Dat idee is zo diep ingesleten dat ons geweten tot zwijgen is gebracht.

In ons denken, onze systemen, prevaleert cognitie boven gevoel. In het neoliberale kapitalisme, is geen plaats voor gevoel, alleen voor zakelijkheid. Ons wereldbeeld heeft onze gevoelsbanden met de natuur doorgesneden.
Dit komt met een prijs: de bossen, de oceanen, de hele natuurlijke wereld, bevinden zich in een deplorabele staat. Een klimaatcatastrofe en een zesde uitstervingsgolf tekenen zich af. Ons voortbestaan wordt bedreigd.
Zolang we binnen cognitieve denk- en omgangskaders oplossingen voor deze problemen zoeken, zullen deze vooral meer van hetzelfde zijn. Ze zullen uitgaan van dezelfde denkfout, en daarmee alleen maar bijdragen aan verdere ineenstorting.

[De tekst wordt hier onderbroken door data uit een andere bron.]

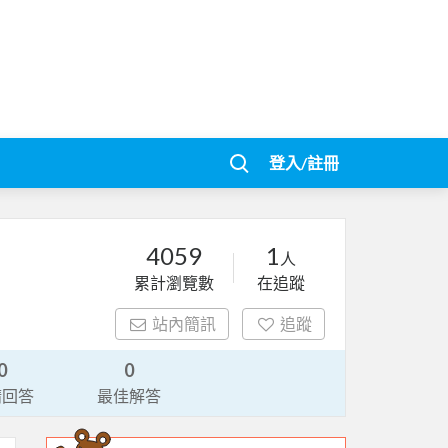
登入/註冊
4059
1
人
累計瀏覽數
在追蹤
站內簡訊
追蹤
0
0
請回答
最佳解答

We hebben een hervinden van ons gevoel nodig om een kanteling in deze pathologische omgang met de natuurlijke wereld tot stand te brengen. Zodra we niet alleen weten, maar ook en vooral voelen dat wij en de natuur één zijn, wordt een fundamenteel andere omgang met de natuur vanzelfsprekend.
Die fundamenteel andere omgang met de natuur is noodzakelijk willen we de samenhangende crises waar we voor staan nog enigszins beteugelen.

BoomTelling gaat over de existentiële vragen van deze tijd: hoe staan wij als westerse verstedelijkte mens tegenover de natuur? Waarom denken wij het recht te hebben om bomen – vaak ouder dan we ons kunnen voorstellen – te kappen voor ons gewin? Hoe bestaat het dat we de dreiging van een klimaatcatastrofe niet serieus nemen en adequaat aanpakken? Hoe gaan we om met de wetenschap dat we de oorzaak zijn van de teloorgang van de natuur en wellicht van de wereld? Hoe moet je leven in het zicht van een dreigende ondergang? Wat doet dit met onze psyche? Hoe houd je hoop? Wat is nog van waarde als er geen toekomst is?

Boomportretten

Het tellen van de bomen leverde een serie van 1288 foto’s op: boomportretten.

Elke boom is op dezelfde wijze in beeld gebracht. De herhaling en de consistente manier van fotograferen schept eenheid in de foto’s, zodat ze bij elkaar horen, als een bos.

De foto’s zijn het resultaat van een feitelijke en praktische inventarisatie, bedoeld om de vraag te beantwoorden in hoeverre ze onze CO2-schuld compenseren. De onderschriften (nummer, soort, omtrek van de stam) maken ook duidelijk dat het hier een inventaris betreft. De hoeveelheid CO2 die bomen opnemen afhangt van de grootte van de boom, en dus van de omtrek van de stam.

Elke boom wordt door middel van een eigen portret getoond – ahw voorgesteld. Als een individu, temidden van zijn ‘peers’ : de andere bomen in het bos. De kenmerken functioneren nu als individuele kenmerken, die belangrijk zijn voor de boom: omtrek, soort.

We willen hiermee onderstrepen dat bomen als autonome levende wezens met een intrinsieke waarde moeten worden gezien.